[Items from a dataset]
Start of Block
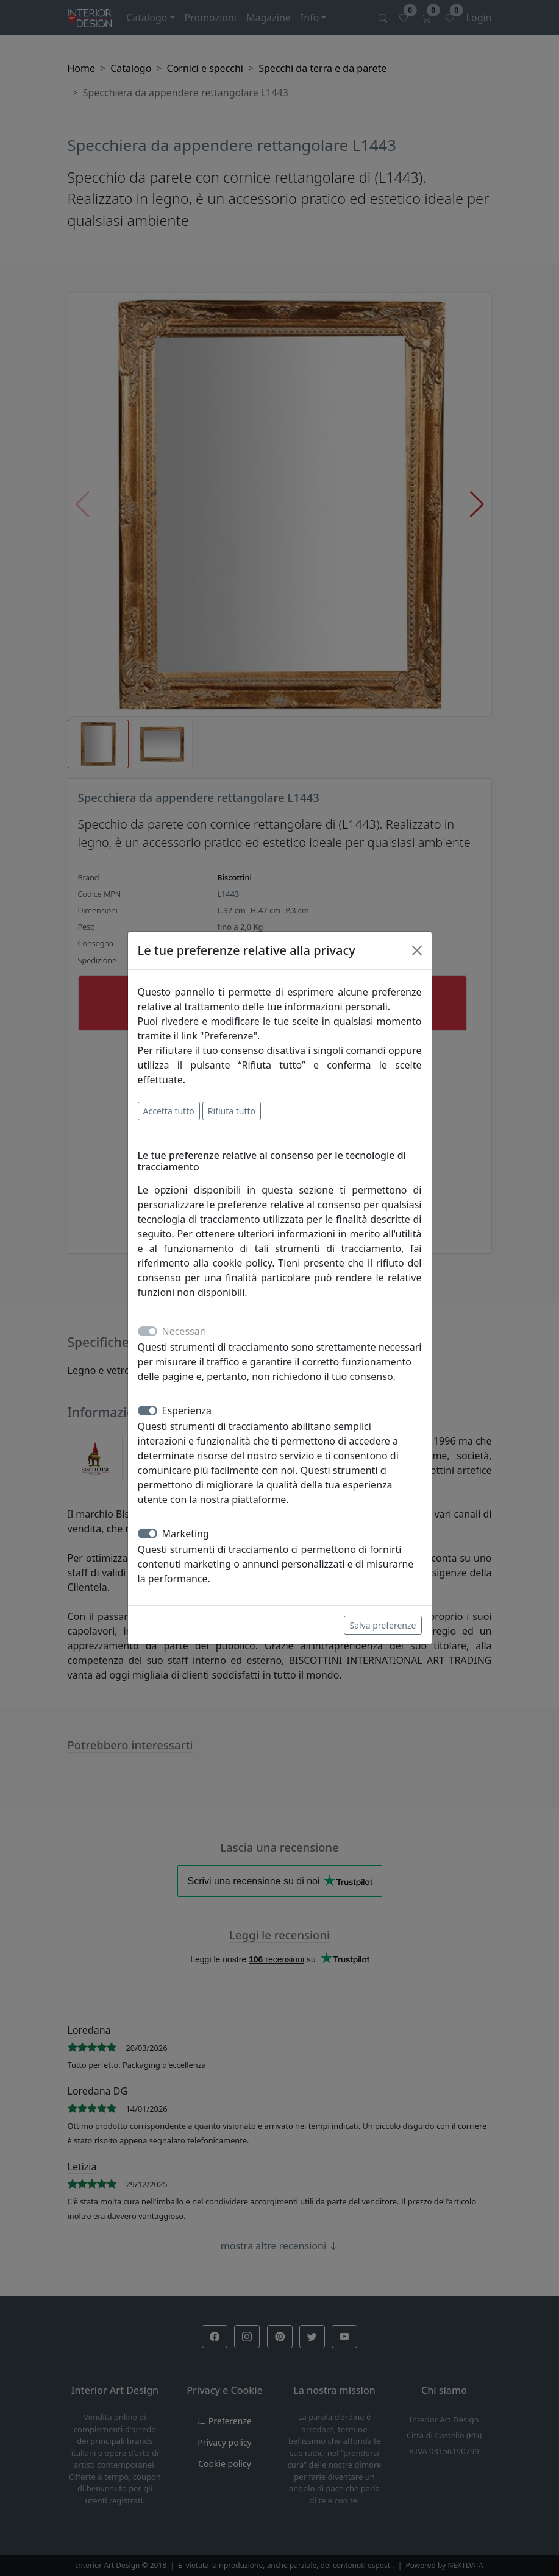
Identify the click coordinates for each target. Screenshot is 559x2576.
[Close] (417, 950)
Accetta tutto (168, 1111)
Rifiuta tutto (231, 1111)
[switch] (147, 1410)
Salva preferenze (382, 1625)
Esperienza (187, 1410)
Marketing (185, 1533)
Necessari (184, 1331)
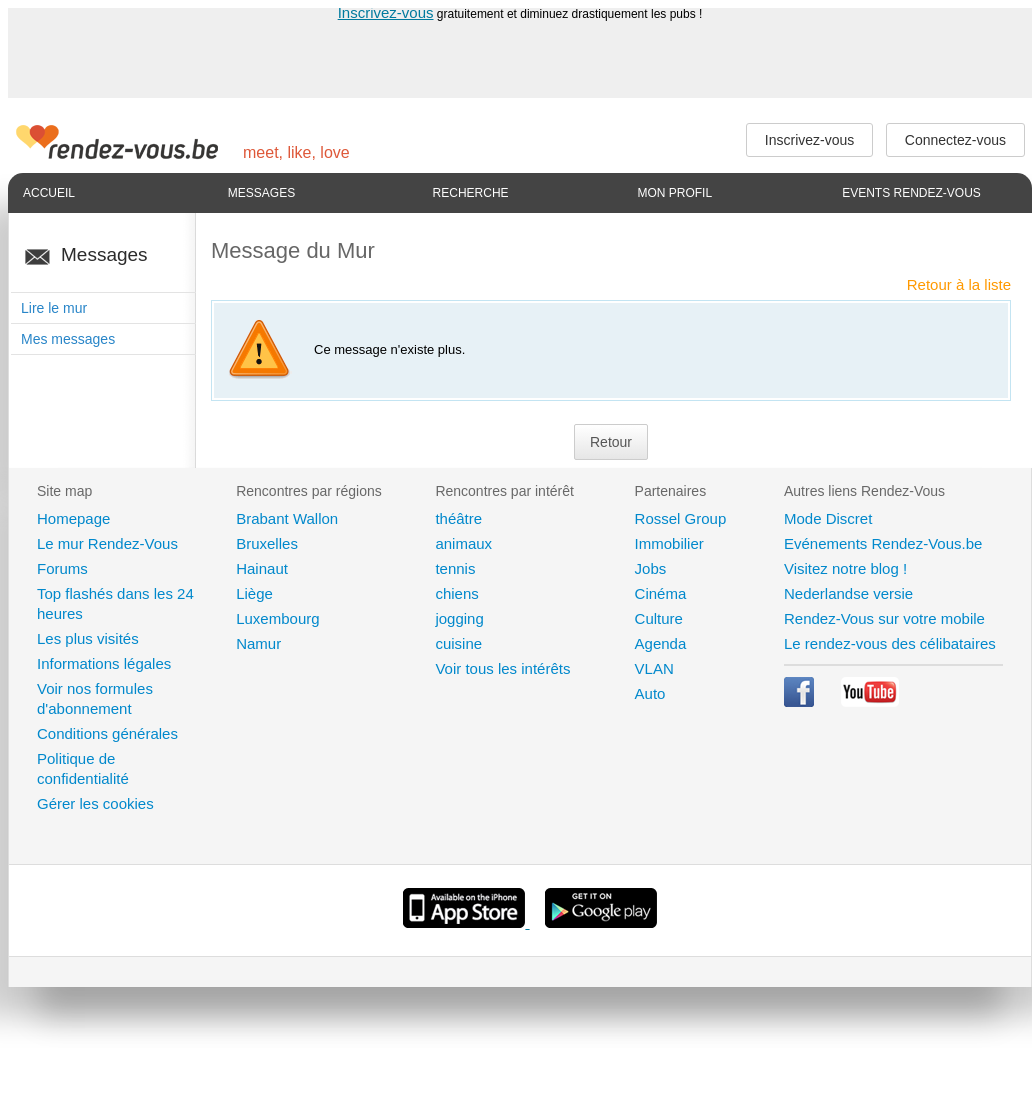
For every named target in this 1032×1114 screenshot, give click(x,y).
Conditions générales (107, 733)
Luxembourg (277, 618)
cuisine (458, 643)
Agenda (661, 643)
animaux (463, 543)
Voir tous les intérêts (502, 668)
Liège (254, 593)
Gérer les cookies (95, 803)
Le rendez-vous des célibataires (890, 643)
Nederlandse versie (848, 593)
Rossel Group (681, 518)
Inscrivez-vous (386, 12)
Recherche (471, 193)
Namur (258, 643)
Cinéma (661, 593)
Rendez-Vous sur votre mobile (884, 618)
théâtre (458, 518)
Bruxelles (267, 543)
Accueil (49, 193)
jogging (459, 618)
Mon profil (674, 193)
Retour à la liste (959, 284)
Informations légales (104, 663)
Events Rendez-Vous (911, 193)
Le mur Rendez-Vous (107, 543)
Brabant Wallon (287, 518)
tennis (455, 568)
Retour (611, 442)
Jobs (651, 568)
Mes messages (68, 339)
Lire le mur (54, 308)
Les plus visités (88, 638)
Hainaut (262, 568)
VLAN (654, 668)
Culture (659, 618)
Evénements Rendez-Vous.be (883, 543)
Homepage (73, 518)
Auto (650, 693)
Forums (62, 568)
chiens (456, 593)
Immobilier (669, 543)
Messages (261, 193)
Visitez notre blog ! (845, 568)
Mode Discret (828, 518)
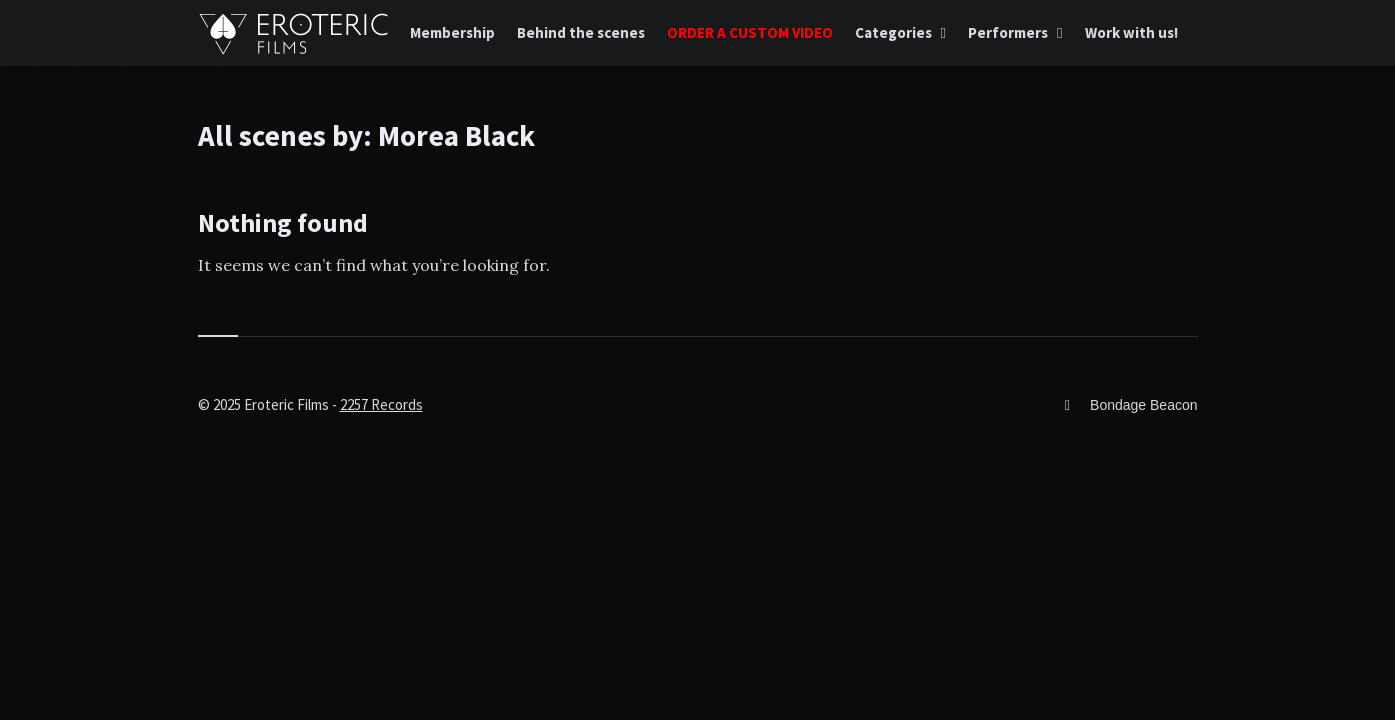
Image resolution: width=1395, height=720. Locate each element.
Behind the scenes (581, 32)
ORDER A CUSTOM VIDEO (750, 32)
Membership (452, 32)
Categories (893, 32)
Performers (1008, 32)
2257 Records (381, 404)
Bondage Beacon (1143, 405)
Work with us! (1131, 32)
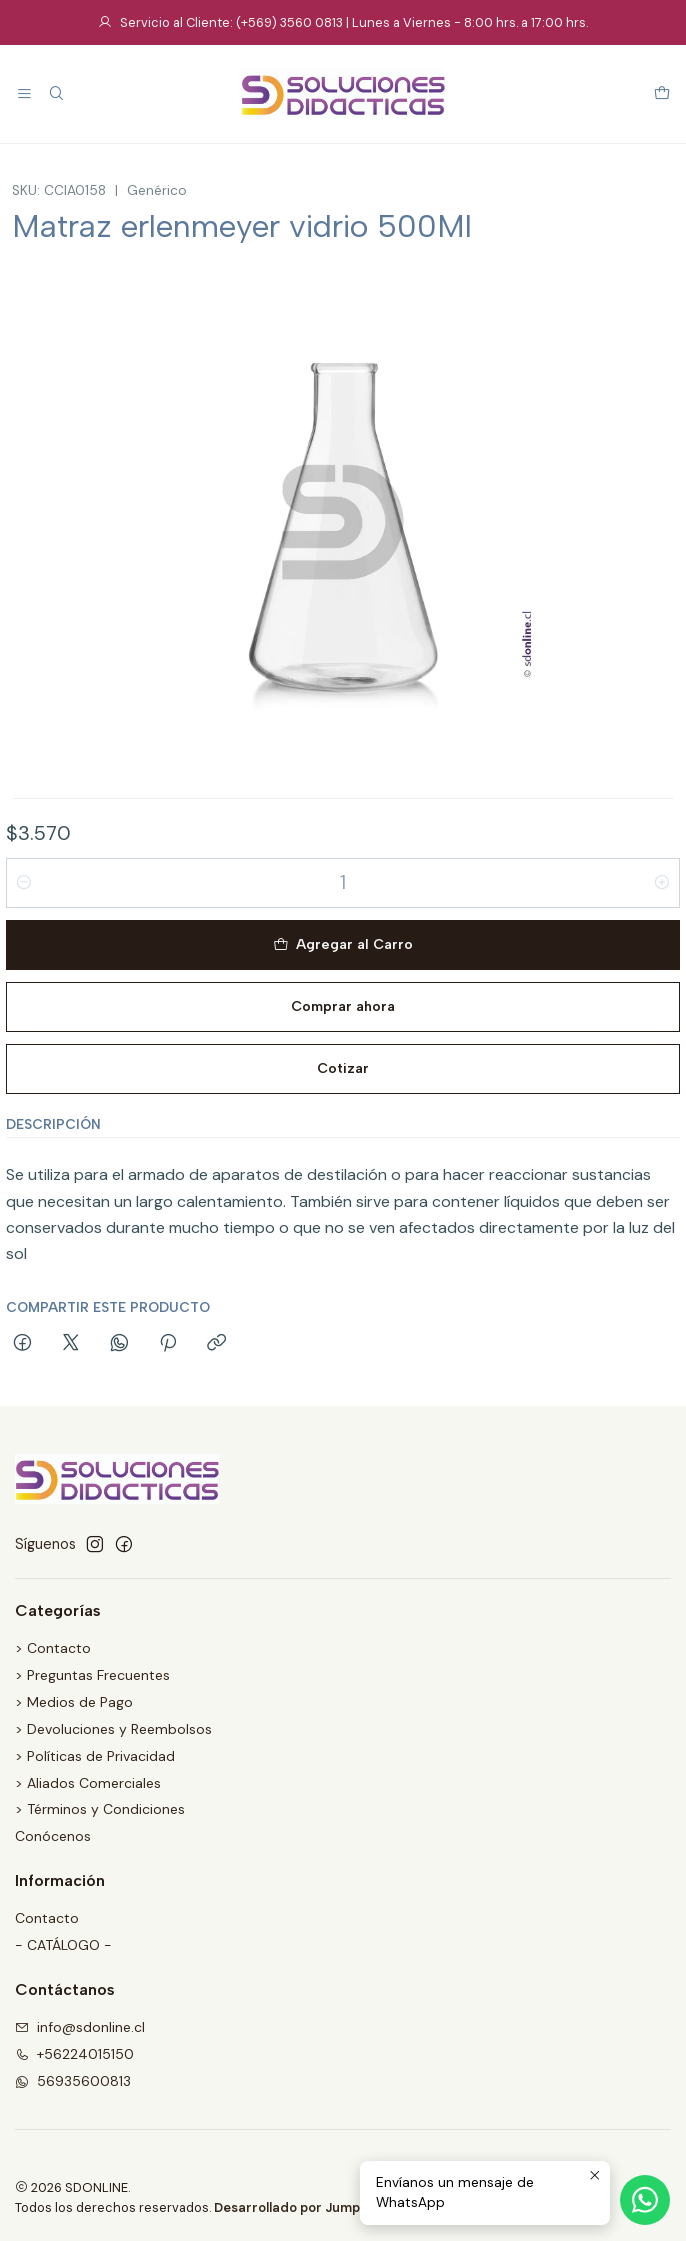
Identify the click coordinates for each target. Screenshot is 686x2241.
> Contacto (53, 1648)
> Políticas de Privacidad (95, 1756)
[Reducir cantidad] (24, 883)
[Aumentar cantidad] (662, 883)
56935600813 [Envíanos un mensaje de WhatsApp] (73, 2081)
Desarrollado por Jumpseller (304, 2207)
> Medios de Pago (74, 1702)
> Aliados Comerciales (88, 1783)
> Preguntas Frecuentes (92, 1675)
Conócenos (53, 1836)
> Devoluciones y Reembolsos (113, 1729)
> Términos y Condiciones (100, 1809)
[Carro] (662, 94)
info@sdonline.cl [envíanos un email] (80, 2027)
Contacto (47, 1918)
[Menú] (24, 94)
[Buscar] (55, 94)
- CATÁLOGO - (63, 1945)
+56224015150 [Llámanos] (74, 2054)
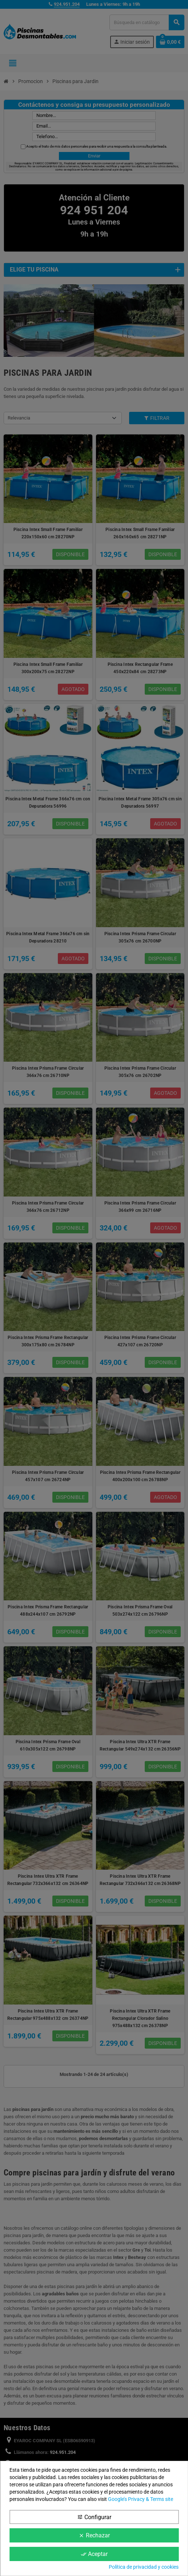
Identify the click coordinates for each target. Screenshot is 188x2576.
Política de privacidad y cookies (144, 2567)
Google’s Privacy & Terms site (140, 2499)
End of Block
* _Exercise_:
The records are to be retyped in full and exactly, with no image carried over.

* _Response area_:
Identify the click coordinates for each target. Screenshot is 559x2576.
[Close] (417, 950)
Accetta tutto (168, 1111)
Rifiuta tutto (231, 1111)
[switch] (147, 1410)
Salva preferenze (382, 1625)
Esperienza (187, 1410)
Marketing (185, 1533)
Necessari (184, 1331)
For every named target in this 1032×1114 screenshot, give click(x,y).
Conditions générales (107, 733)
Luxembourg (277, 618)
cuisine (458, 643)
Agenda (661, 643)
animaux (463, 543)
Voir tous les intérêts (502, 668)
Liège (254, 593)
Gérer les cookies (95, 803)
Le rendez-vous des célibataires (890, 643)
Nederlandse versie (848, 593)
Rossel Group (681, 518)
Inscrivez-vous (386, 12)
Recherche (471, 193)
Namur (258, 643)
Cinéma (661, 593)
Rendez-Vous sur votre mobile (884, 618)
théâtre (458, 518)
Bruxelles (267, 543)
Accueil (49, 193)
jogging (459, 618)
Mon profil (674, 193)
Retour à la liste (959, 284)
Informations légales (104, 663)
Events Rendez-Vous (911, 193)
Le mur Rendez-Vous (107, 543)
Brabant Wallon (287, 518)
tennis (455, 568)
Retour (611, 442)
Jobs (651, 568)
Mes messages (68, 339)
Lire le mur (54, 308)
Les plus visités (88, 638)
Hainaut (262, 568)
VLAN (654, 668)
Culture (659, 618)
Evénements Rendez-Vous.be (883, 543)
Homepage (73, 518)
Auto (650, 693)
Forums (62, 568)
chiens (456, 593)
Immobilier (669, 543)
Messages (261, 193)
Visitez notre blog ! (845, 568)
Mode Discret (828, 518)
Image resolution: width=1395, height=720. Locate each element.
Behind the scenes (581, 32)
ORDER A CUSTOM VIDEO (750, 32)
Membership (452, 32)
Categories (893, 32)
Performers (1008, 32)
2257 Records (381, 404)
Bondage Beacon (1143, 405)
Work with us! (1131, 32)
Identify the click coordinates for each target. Screenshot is 686x2241.
> Contacto (53, 1648)
> Políticas de Privacidad (95, 1756)
[Reducir cantidad] (24, 883)
[Aumentar cantidad] (662, 883)
56935600813 [Envíanos un mensaje de WhatsApp] (73, 2081)
Desarrollado por Jumpseller (304, 2207)
> Medios de Pago (74, 1702)
> Aliados Comerciales (88, 1783)
> Preguntas Frecuentes (92, 1675)
Conócenos (53, 1836)
> Devoluciones y Reembolsos (113, 1729)
> Términos y Condiciones (100, 1809)
[Carro] (662, 94)
info@sdonline.cl [envíanos un email] (80, 2027)
Contacto (47, 1918)
[Menú] (24, 94)
[Buscar] (55, 94)
- CATÁLOGO - (63, 1945)
+56224015150 [Llámanos] (74, 2054)
Identify the click coordinates for each target. Screenshot is 188x2576.
Política de privacidad y cookies (144, 2567)
Google’s Privacy & Terms site (140, 2499)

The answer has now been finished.